Quick Reference: Tool Categories
Protein & Gene Tools
UniProt, Proteins API, MyGene, Ensembl tools
Structure Tools
RCSB PDB, PDBe, AlphaFold, InterPro tools
Drug & Compound Tools
ChEMBL, PubChem, DGIdb, ADMET-AI, DrugBank tools
Disease & Phenotype Tools
OpenTargets, ClinVar, GWAS, HPO tools
Expression Tools
GTEx, Human Protein Atlas, CELLxGENE tools
Variant Tools
gnomAD, ClinVar, dbSNP tools
Pathway Tools
Reactome, KEGG, WikiPathways, GO tools
Literature Tools
PubMed, EuropePMC, OpenAlex, SemanticScholar tools
Clinical Tools
ClinicalTrials.gov, FAERS, PharmGKB, DailyMed tools
Troubleshooting Common Issues
"Tool not found"
- Search for similar tools using Tool_Finder
- Check spelling of tool name
- Try alternative tools for same data type
"Empty results"
- Check spelling of query terms
- Try synonyms/aliases
- Try alternative databases
- Verify IDs are correct type
"Conflicting data"
- Note all sources
- Prefer curated databases
- Document the conflict in report
- Use evidence grading
"Incomplete picture"
- Search for more tools
- Query additional databases
- Follow cross-references
- Expand via literature
Strategy 10: English-First Tool Queries
CRITICAL: Most ToolUniverse tools only accept English terms. Always translate queries to English before calling tools, regardless of the user's language.
Language Handling Rules
- Default to English - All tool calls must use English search terms, entity names, and parameters
- Translate non-English input - If the user's question is in Chinese, Japanese, Korean, or any other language, translate the relevant scientific terms to English before making tool calls
- Respond in the user's language - While tools must be queried in English, deliver the final report/answer in the user's original language
- Fallback to original language - Only if an English search returns no results, retry with the original-language terms
- Check tool descriptions - A few tools may explicitly document multi-language support; use the original language only when the tool description says so
Examples
User (Chinese): "研究EGFR靶点"
→ Tool calls: use "EGFR", "epidermal growth factor receptor" (English)

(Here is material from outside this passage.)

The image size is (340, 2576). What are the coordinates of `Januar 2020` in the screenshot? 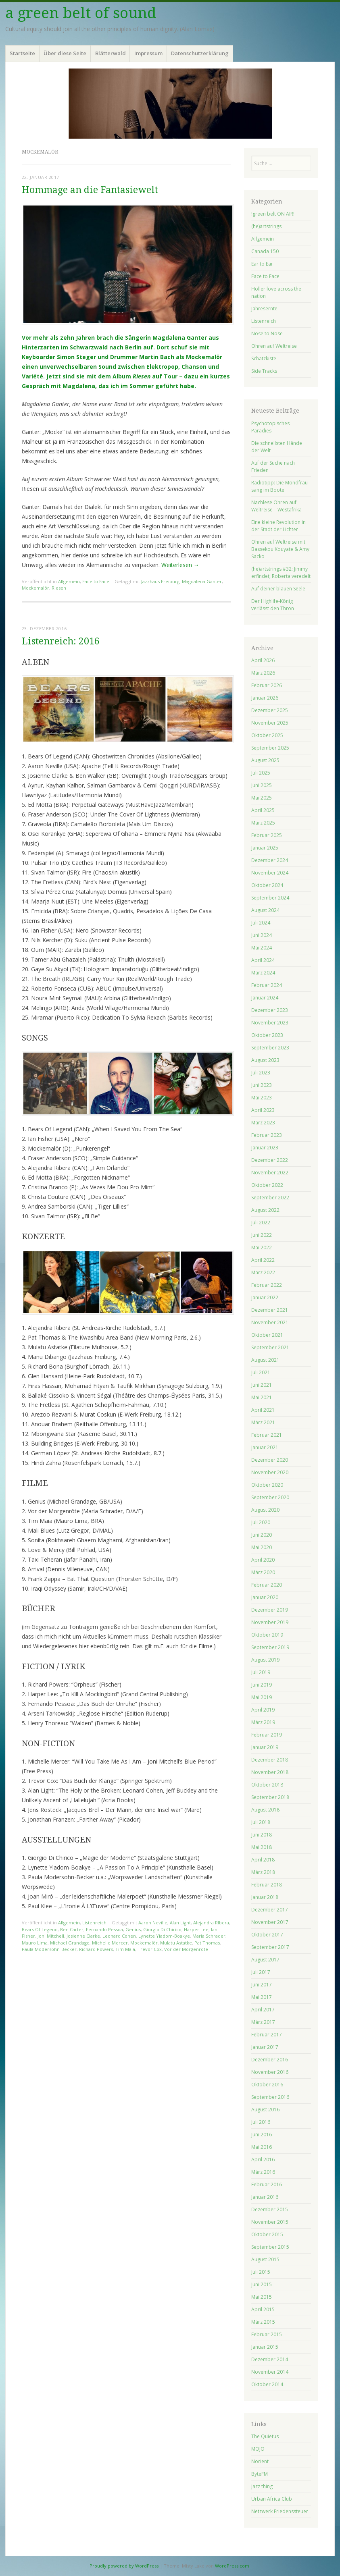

→ Report: deliver in Chinese
User (Japanese): "メトホルミンの安全性プロファイル"
→ Tool calls: use "metformin", "safety profile" (English)
→ Report: deliver in Japanese
User (Korean): "알츠하이머병 관련 유전자"
→ Tool calls: use "Alzheimer's disease", "associated genes" (English)

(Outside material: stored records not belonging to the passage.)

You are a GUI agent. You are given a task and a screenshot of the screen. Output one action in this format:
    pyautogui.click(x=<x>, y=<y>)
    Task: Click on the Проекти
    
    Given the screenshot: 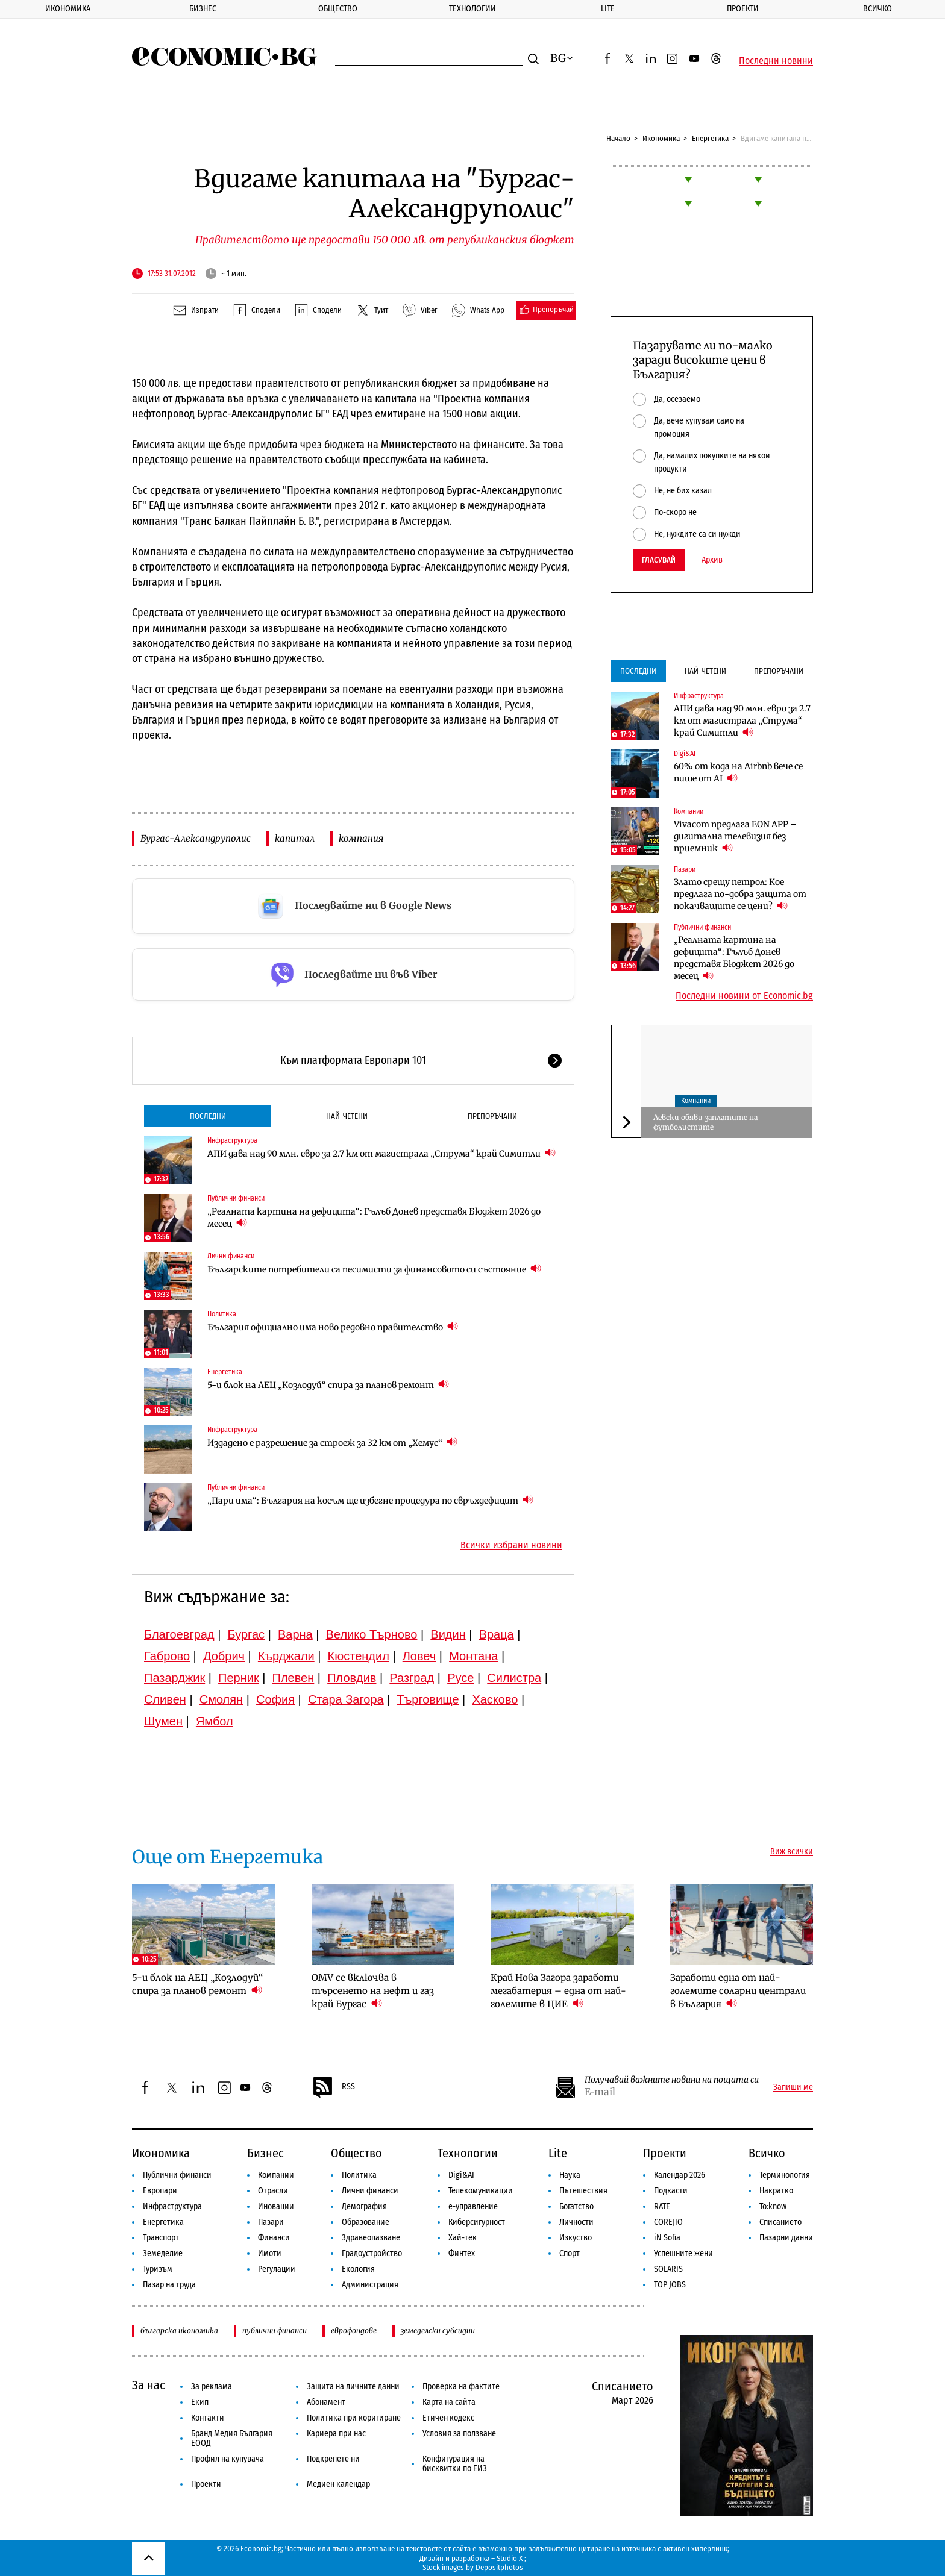 What is the action you would take?
    pyautogui.click(x=743, y=9)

→ Report: deliver in Korean
Why This Matters
| Scenario | Wrong Approach | Correct Approach |
|---|
| User asks in Chinese about "二甲双胍" | Pass "二甲双胍" to PubChem search | Translate to "metformin", search in English |
| User asks in Japanese about a disease | Pass Japanese disease name to OpenTargets | Translate to English disease name first |
| User asks in Spanish about a gene | Pass Spanish description to tool | Use standard gene symbol (e.g., TP53) |
Summary: The ToolUniverse Mindset
| Principle | Action |
|---|
| Clarify first | Confirm entity, scope, species, and output before researching |
| Search widely | 10000+ tools; always discover more |
| Multi-hop persistence | 5-10 tool calls per question is normal |
| Cross-reference | Query multiple databases for same data |
| Disambiguate first | Resolve IDs before research |
| Never give up | Fallbacks for every failure |
| Report comprehensively | Detail with sources and evidence grades |
| Use specialized skills | Apply domain-specific skills for focused tasks |
| Execute in parallel | Speed through concurrent execution |
| Check completeness | Ask "what's missing?" and fill gaps iteratively |
| English-first queries | Translate to English for tool calls; respond in user's language |
The goal: Transform 10000+ tools into comprehensive, reliable scientific intelligence.